Siraman Sebagai Tradisi dalam Budaya Nusantara

 

Sumber Gambar: Sindo News

Siraman adalah salah satu prosesi adat yang umum dilaksanakan di berbagai daerah di Indonesia menjelang akad nikah, terutama di kalangan masyarakat Jawa dan Sunda. Tradisi ini biasanya dilakukan dengan menyiram calon pengantin menggunakan air bunga oleh orang tua dan tokoh keluarga sebagai simbol pensucian diri, harapan kebersihan lahir batin, dan restu keluarga.

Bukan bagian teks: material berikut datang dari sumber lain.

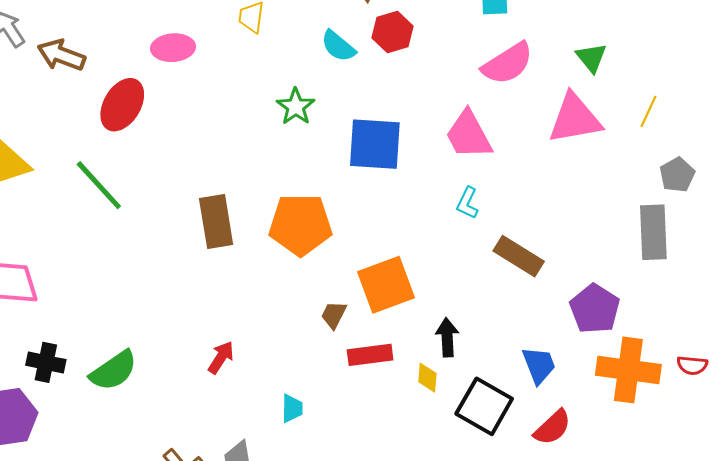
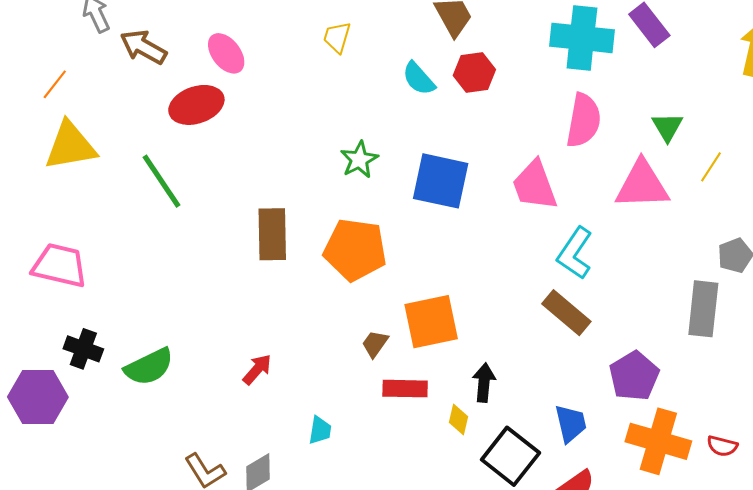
pink ellipse: (173, 48) -> (226, 53), moved, turned 48
pink semicircle: (508, 63) -> (584, 120), turned -56
red ellipse: (122, 105) -> (196, 105), turned 32
green star: (296, 107) -> (359, 160), moved
yellow line: (648, 111) -> (711, 167), moved
cyan L-shape: (467, 203) -> (575, 253), moved, size x1.6

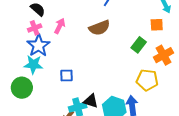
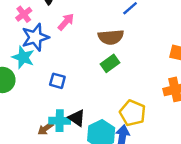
pink cross: (35, 28) -> (24, 14), moved, turned -32
green rectangle: (139, 45) -> (110, 63), moved
yellow pentagon: (147, 80) -> (133, 113), moved

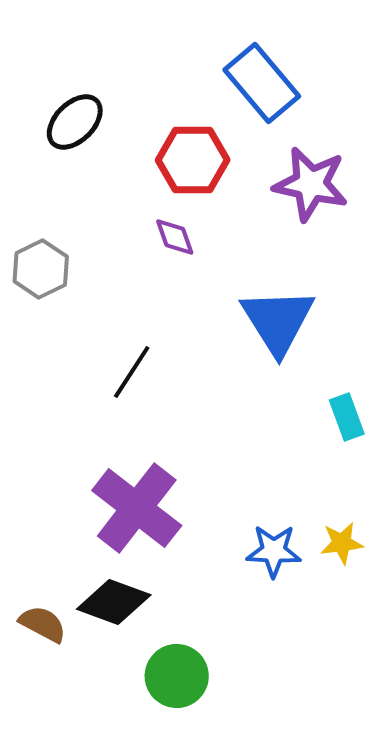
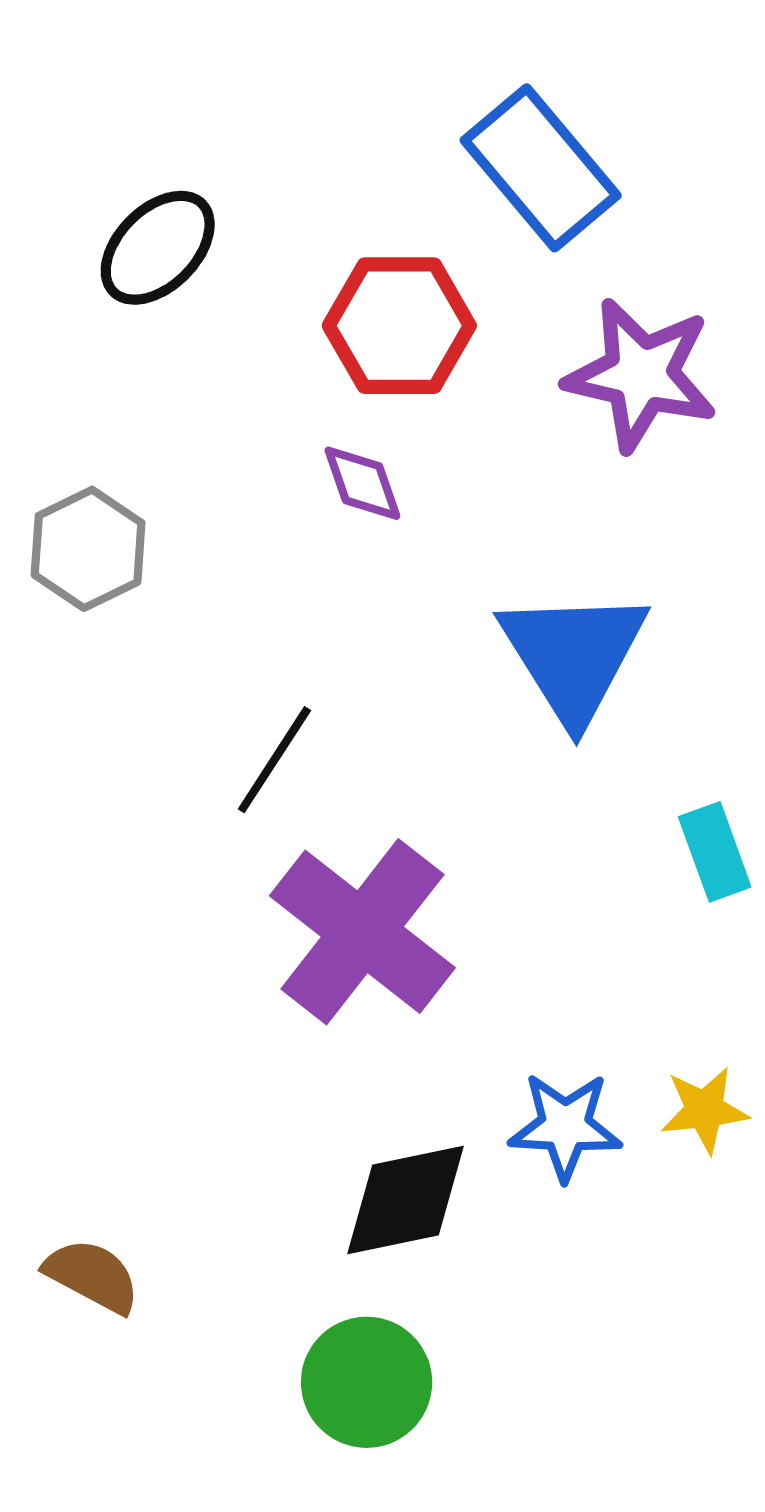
purple cross: (137, 508) -> (362, 932), moved
black diamond: (114, 602) -> (405, 1200), moved, turned -32

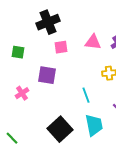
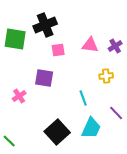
green square: (18, 52) -> (15, 39), moved, size x1.6
cyan trapezoid: (94, 125) -> (91, 128), turned 35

Namun, muncul pertanyaan penting: bagaimana Islam memandang praktik ini? Apakah siraman diperbolehkan atau justru bertentangan dengan syariat?


Islam dan Tradisi: Antara Budaya dan Akidah

Islam datang ke Nusantara tidak untuk menghapus seluruh adat dan budaya lokal, melainkan menyaring dan meluruskan yang bertentangan dengan ajaran tauhid. Prinsip yang diajarkan ulama adalah:

"Al-‘Adah Muhakkamah" (Kebiasaan yang tidak bertentangan dengan syariat dapat dijadikan pegangan hukum).

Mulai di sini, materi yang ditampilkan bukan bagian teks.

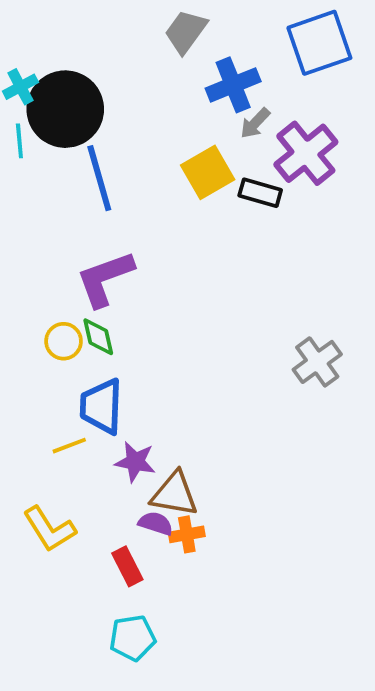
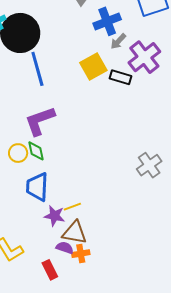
yellow line: (69, 446) -> (72, 207), moved

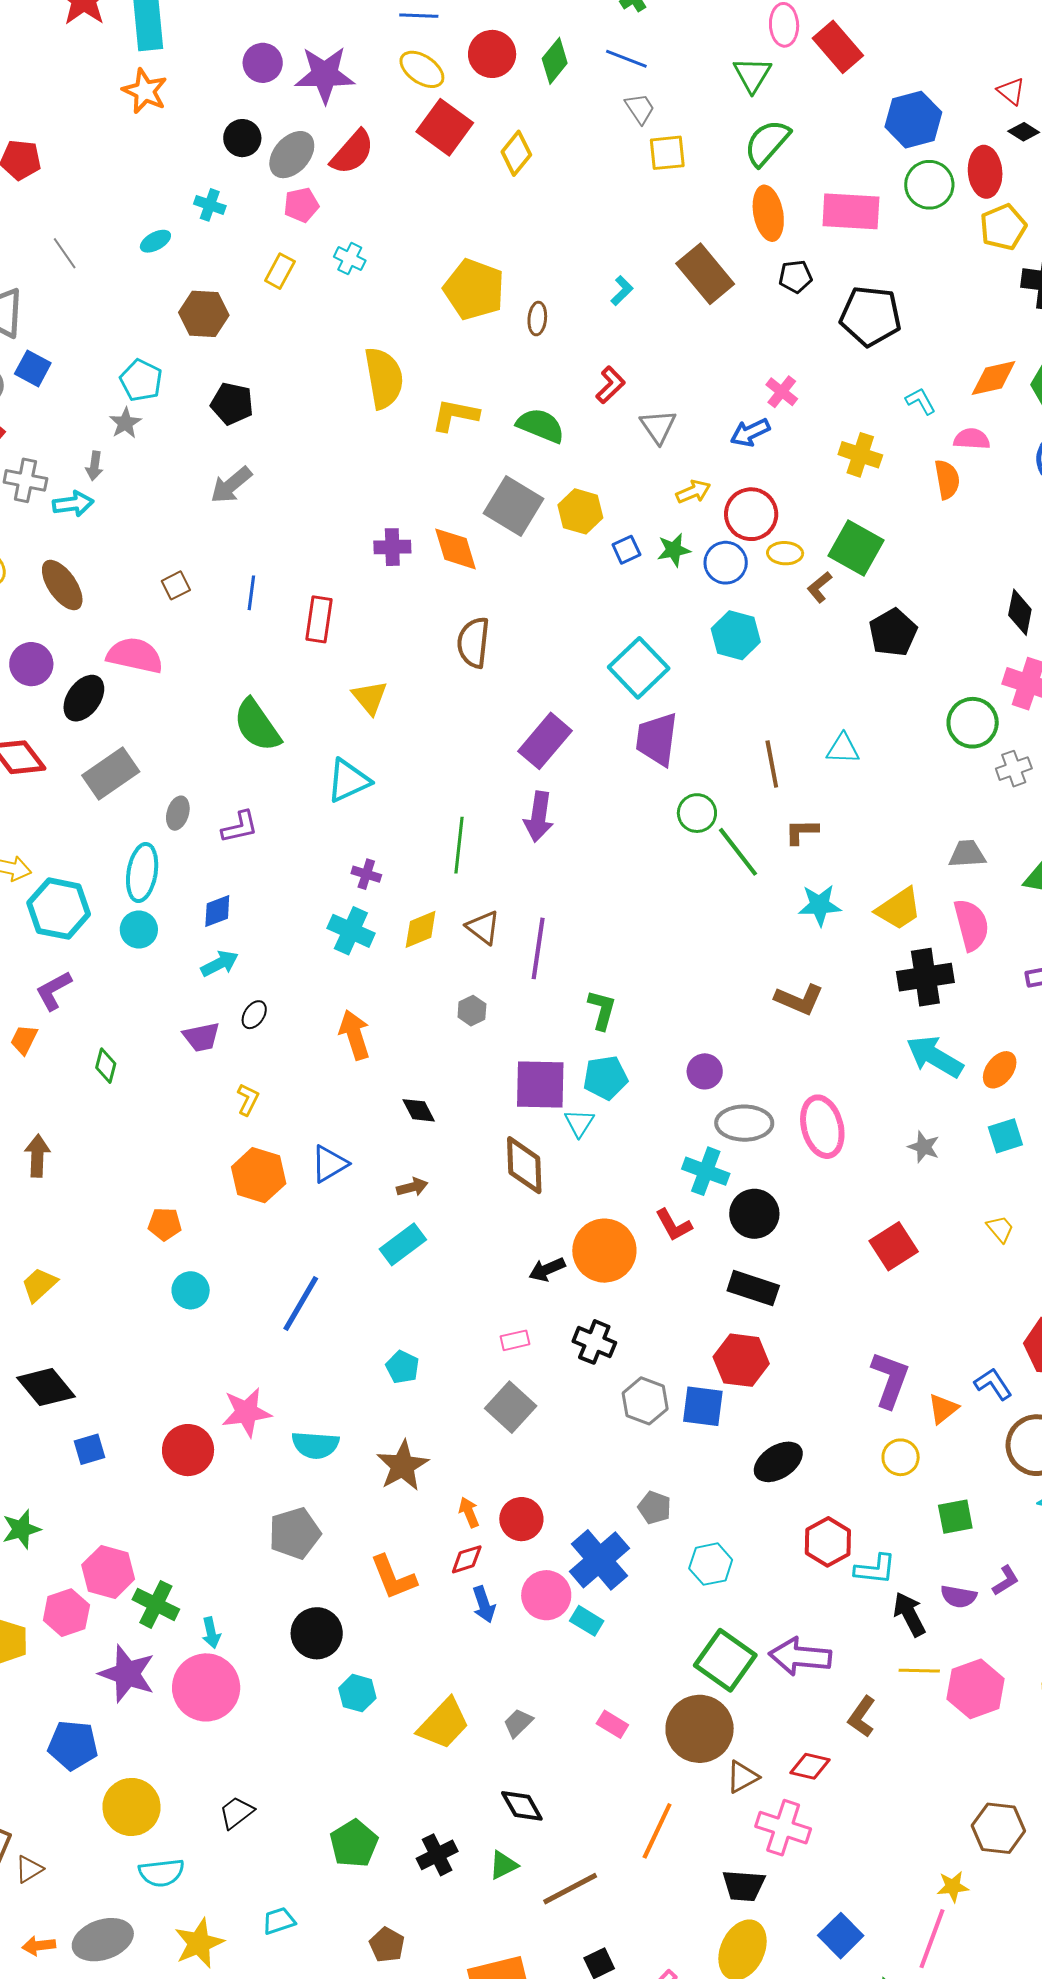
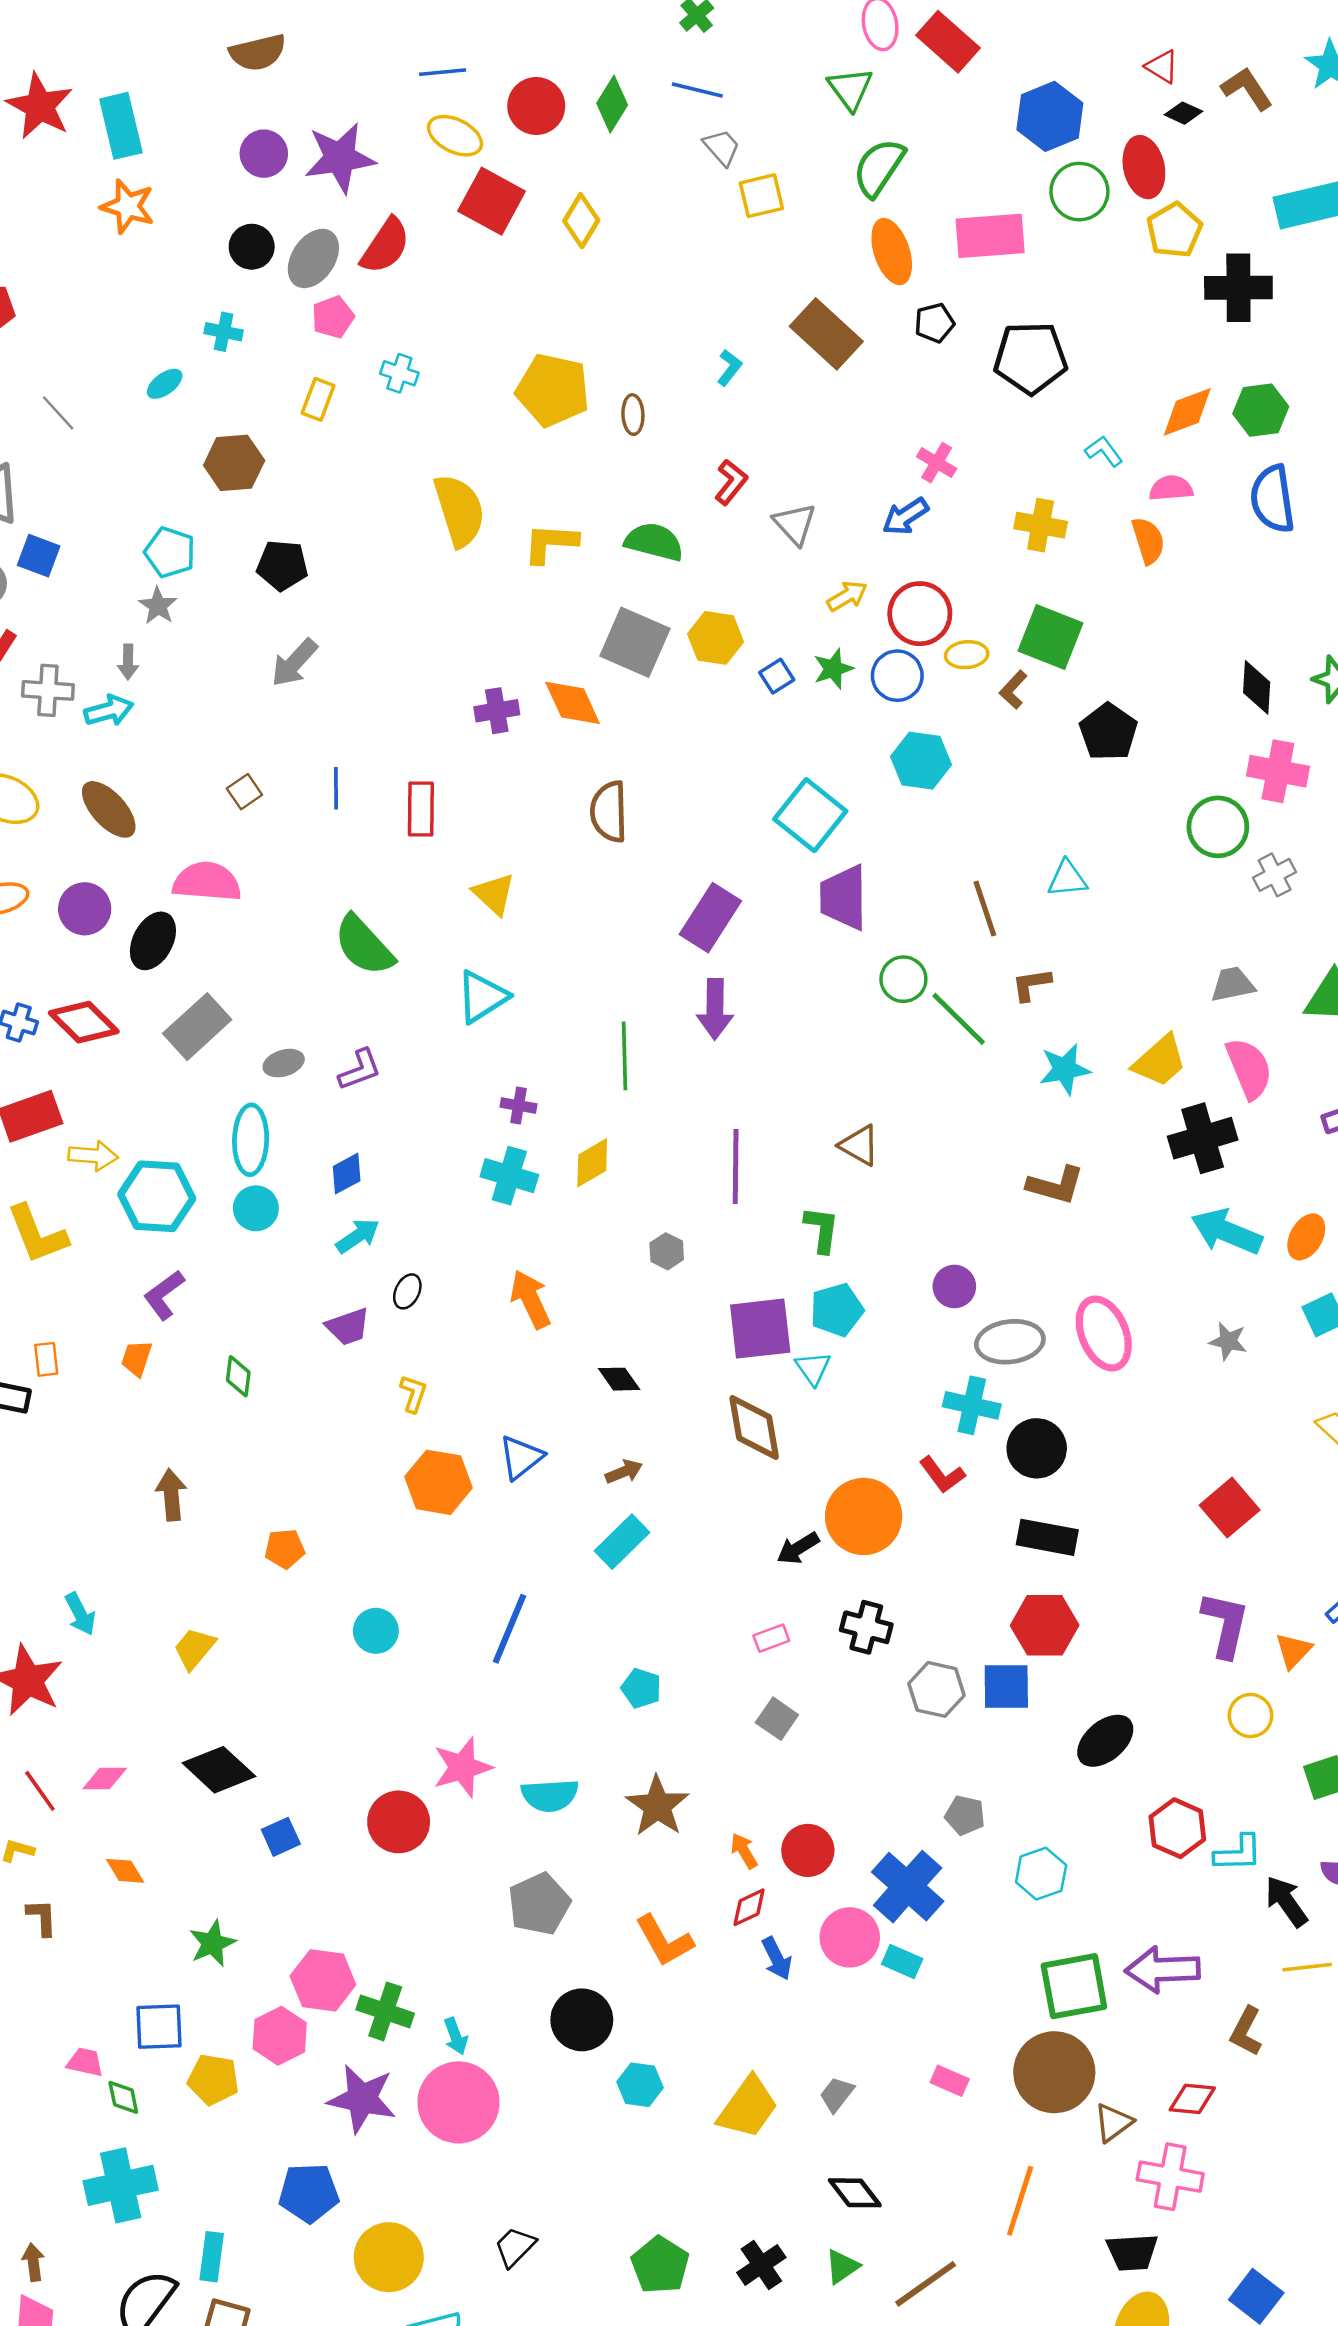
gray ellipse: (178, 813) -> (284, 1063), turned 64
brown triangle: (483, 927) -> (859, 1145), moved
orange pentagon: (165, 1224) -> (285, 1549), moved
red square: (894, 1246) -> (1230, 1508), moved
gray square: (511, 1407) -> (777, 1719), size x0.7
green square: (725, 1660) -> (1074, 1986), turned -38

Dengan demikian, jika suatu adat seperti siraman tidak mengandung unsur syirik, takhayul, dan maksiat, maka ia boleh dilakukan sebagai bagian dari budaya, bukan ibadah.


Penilaian Fikih terhadap Tradisi Siraman

Dalam kajian fikih, hukum tradisi seperti siraman dikategorikan sebagai:

1. Mubah (Boleh)

Jika dilakukan semata-mata sebagai simbol atau penghormatan terhadap nilai budaya dan tidak diyakini sebagai kewajiban agama, maka tradisi ini boleh dilakukan. Termasuk jika niatnya untuk menyenangkan orang tua dan menjaga nilai adat selama tidak menyalahi akidah.

2. Makruh atau Haram

Namun, jika siraman disertai dengan keyakinan tertentu seperti "wajib agar pernikahan lancar", atau mengandung mantra-mantra, sesajen, atau ritual klenik, maka hukum berubah menjadi haram karena mengandung unsur syirik atau bid'ah dalam akidah.


Perbedaan Antara Siraman dan Mandi Sunah Pernikahan

Penting untuk membedakan siraman sebagai tradisi dan mandi sunah menjelang akad nikah yang dianjurkan dalam Islam.

Dalam Islam, mandi sebelum akad nikah dianjurkan sebagaimana seseorang mandi sebelum salat Jumat atau hari raya. Hal ini didasarkan pada kebersihan, kesiapan lahir batin, dan kesopanan.

Rasulullah SAW bersabda:
“Allah itu Maha Indah dan mencintai keindahan.”
(HR. Muslim)

Maka, mandi sunah bisa dilakukan dengan niat ibadah, sedangkan siraman bisa dilakukan sebagai budaya selama tidak disertai unsur yang menyimpang.


Menjaga Niat dan Akidah dalam Pelaksanaan Siraman

Jika Anda dan keluarga ingin melaksanakan siraman, berikut beberapa hal yang perlu diperhatikan agar tetap sesuai syariat:

  • Niatkan sebagai penghormatan adat, bukan syarat sah pernikahan.

  • Hindari penggunaan bacaan atau ritual yang tidak berdasar dari Islam.

  • Sertakan nilai-nilai Islam dalam acara, misalnya pembacaan doa, pengajian, atau nasihat pernikahan.

  • Gunakan simbol-simbol alami (air, bunga) sebagai bagian dari estetika, bukan sebagai media magis.


Penutup: Islam Menerima Budaya, Selama Tidak Menyimpang

Siraman sebagai tradisi pra-nikah tidak dilarang selama tidak melanggar syariat. Islam sangat menghargai budaya selama tidak membawa kepada kemusyrikan atau kebatilan. Maka dari itu, umat Islam hendaknya bijak dalam memilah dan melestarikan budaya: yang baik diambil, yang buruk ditinggalkan.

Dengan begitu, kita dapat menjadikan pernikahan tidak hanya sakral secara syariat, tapi juga sarat makna secara budaya dan sosial.